Work request: Write out the data below in full, please. Keep every character as given.
----- Dataset excerpts
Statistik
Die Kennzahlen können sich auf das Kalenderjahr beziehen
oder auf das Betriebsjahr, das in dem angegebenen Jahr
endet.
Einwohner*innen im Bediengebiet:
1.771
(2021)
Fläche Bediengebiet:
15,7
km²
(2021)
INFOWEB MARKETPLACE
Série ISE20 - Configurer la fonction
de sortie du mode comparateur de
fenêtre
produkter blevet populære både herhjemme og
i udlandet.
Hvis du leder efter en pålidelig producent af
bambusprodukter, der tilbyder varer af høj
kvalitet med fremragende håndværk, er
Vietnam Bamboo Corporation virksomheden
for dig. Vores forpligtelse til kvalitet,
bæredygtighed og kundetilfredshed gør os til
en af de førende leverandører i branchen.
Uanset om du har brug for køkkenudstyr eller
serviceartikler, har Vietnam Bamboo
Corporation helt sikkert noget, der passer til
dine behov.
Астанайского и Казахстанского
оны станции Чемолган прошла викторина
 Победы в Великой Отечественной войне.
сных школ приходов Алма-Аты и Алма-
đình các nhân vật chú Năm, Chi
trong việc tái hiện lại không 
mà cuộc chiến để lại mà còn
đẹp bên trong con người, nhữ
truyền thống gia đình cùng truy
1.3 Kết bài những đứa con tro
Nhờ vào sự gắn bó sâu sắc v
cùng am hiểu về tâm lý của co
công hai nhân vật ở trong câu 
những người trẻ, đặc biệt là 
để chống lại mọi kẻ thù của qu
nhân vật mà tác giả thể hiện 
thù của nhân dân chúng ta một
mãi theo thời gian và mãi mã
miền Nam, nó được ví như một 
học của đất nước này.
----------
Result for this exercise:
Statistik
Die Kennzahlen können sich auf das Kalenderjahr beziehen
oder auf das Betriebsjahr, das in dem angegebenen Jahr
endet.
Einwohner*innen im Bediengebiet:
1.771
(2021)
Fläche Bediengebiet:
15,7
km²
(2021)
INFOWEB MARKETPLACE
Série ISE20 - Configurer la fonction
de sortie du mode comparateur de
fenêtre
produkter blevet populære både herhjemme og
i udlandet.
Hvis du leder efter en pålidelig producent af
bambusprodukter, der tilbyder varer af høj
kvalitet med fremragende håndværk, er
Vietnam Bamboo Corporation virksomheden
for dig. Vores forpligtelse til kvalitet,
bæredygtighed og kundetilfredshed gør os til
en af de førende leverandører i branchen.
Uanset om du har brug for køkkenudstyr eller
serviceartikler, har Vietnam Bamboo
Corporation helt sikkert noget, der passer til
dine behov.
Астанайского и Казахстанского
оны станции Чемолган прошла викторина
 Победы в Великой Отечественной войне.
сных школ приходов Алма-Аты и Алма-
đình các nhân vật chú Năm, Chi
trong việc tái hiện lại không 
mà cuộc chiến để lại mà còn
đẹp bên trong con người, nhữ
truyền thống gia đình cùng truy
1.3 Kết bài những đứa con tro
Nhờ vào sự gắn bó sâu sắc v
cùng am hiểu về tâm lý của co
công hai nhân vật ở trong câu 
những người trẻ, đặc biệt là 
để chống lại mọi kẻ thù của qu
nhân vật mà tác giả thể hiện 
thù của nhân dân chúng ta một
mãi theo thời gian và mãi mã
miền Nam, nó được ví như một 
học của đất nước này.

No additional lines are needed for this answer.